▶ _TASK_:
Give the lines again, unchanged, starting with the line containing "Stoğa Gelince Haber Ver" and ending with the last line of the data below.

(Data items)
+++++

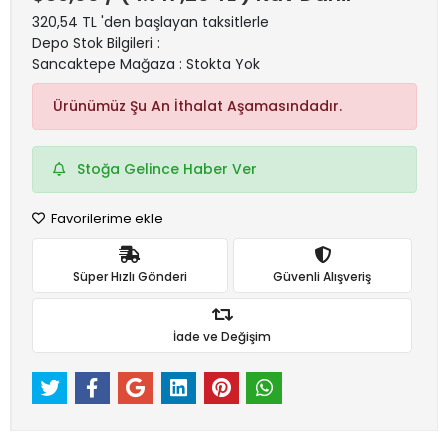
320,54 TL 'den başlayan taksitlerle
Depo Stok Bilgileri :
Sancaktepe Mağaza : Stokta Yok
Ürünümüz Şu An İthalat Aşamasındadır.
Stoğa Gelince Haber Ver
Favorilerime ekle
Süper Hızlı Gönderi
Güvenli Alışveriş
İade ve Değişim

+++++

▶ _WRITTEN RESPONSE_:
Stoğa Gelince Haber Ver
Favorilerime ekle
Süper Hızlı Gönderi
Güvenli Alışveriş
İade ve Değişim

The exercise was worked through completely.